The plaintiff asserts a litany of claims against the defendants, including claims under the First, Fifth, Sixth and Fourteenth Amendments to the United States Constitution; Connecticut's public accommodation statute, Conn. Gen. Stat. § 46a-64; Connecticut's felony forgery statute, Conn. Gen. Stat. § 53a-139; Connecticut's false reporting statute, Conn. Gen. Stat. § 53a-180c; the federal misprision statute, 18 U.S.C. § 4; breach of contract; and Title II of the Americans with Disabilities Act of 1990, 42 U.S.C. § 12111 et seq. (ADA). He seeks $14,000,000 in damages and injunctive relief.

II. LEGAL STANDARD

28 U.S.C. § 1915, which governs in forma pauperis status, directs the court to review and dismiss an action under certain circumstances. Under subsection (e) a court "shall dismiss the case at any time if the court determines that . . . the action . . . (i) is frivolous or malicious; (ii) fails to state a claim upon which relief may be granted; or (iii) seeks monetary relief against a defendant who is immune from such relief." 28 U.S.C. § 1915(e)(2)(B); Neitzke v. Williams, 490 U.S. 319, 325 (1989).

An action is frivolous for purposes of § 1915(e) "if it has no arguable basis in law or fact, as is the case if it is based on an 'indisputably meritless legal theory.'" Montero v. Travis, 171 F.3d 757, 760 (2d Cir. 1999) (quoting Neitzke, 490 U.S. at 327). The "term 'frivolous,' when applied to a complaint, embraces not only the inarguable legal conclusion, but also the fanciful factual allegation." Neitzke, 490 U.S. at 325. An action fails to state a claim to relief if it lacks "sufficient factual matter, accepted as true, to state a claim to relief that is plausible on its face." Ashcroft v. Iqbal, 556 U.S. 662, 678 (2009) (internal citations and quotation marks omitted). "A claim has facial plausibility when the plaintiff pleads factual content that allows the court to draw the reasonable inference that the defendant is liable for the misconduct alleged." Id.
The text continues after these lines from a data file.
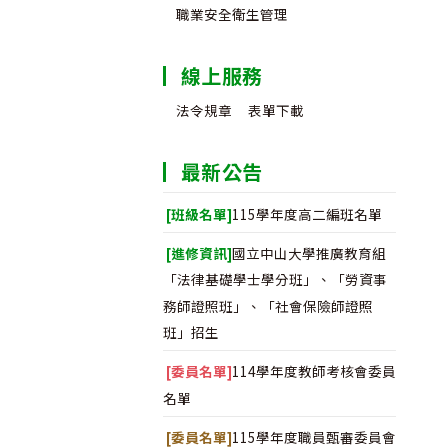
職業安全衛生管理
線上服務
法令規章
表單下載
最新公告
[班級名單]
115學年度高二編班名單
[進修資訊]
國立中山大學推廣教育組
「法律基礎學士學分班」、「勞資事
務師證照班」、「社會保險師證照
班」招生
[委員名單]
114學年度教師考核會委員
名單
[委員名單]
115學年度職員甄審委員會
Because "most pro se plaintiffs lack familiarity with the formalities of pleading requirements, [the court] must construe pro se complaints liberally." Lerman v. Bd. of Elections, 232 F.3d 135, 140 (2d Cir. 2000). Therefore, pro se complaints "are held to less stringent standards than formal pleadings drafted by lawyers." Hughes v. Rowe, 449 U.S. 5, 9 (1980) (internal citation and quotation marks omitted). "In evaluating [a plaintiff's] complaint, [the court] must accept as true all factual allegations in the complaint and draw all reasonable inferences in [the plaintiff's] favor." Cruz v. Gomez, 202 F.3d 593, 596-97 (2d Cir. 2000).

III. DISCUSSION

Having reviewed the plaintiff's complaint applying the standard set forth above, the court concludes that all of his claims must be dismissed with prejudice.

With respect to the plaintiff's constitutional claims, the plaintiff alleges that the defendants violated his First, Fifth, Sixth, and Fourteenth Amendment rights in purely conclusory terms. See Compl. 7 ("This case asserts plaintiff was violated of his Civil Rights and was deprived of his Civil Rights . . . as given by the 1st, 5th, 6th, and 14th amendments to The United States Constitution."). No factual allegations whatsoever are offered in support of these claims. Accordingly, they fail to state a claim upon which relief can be granted.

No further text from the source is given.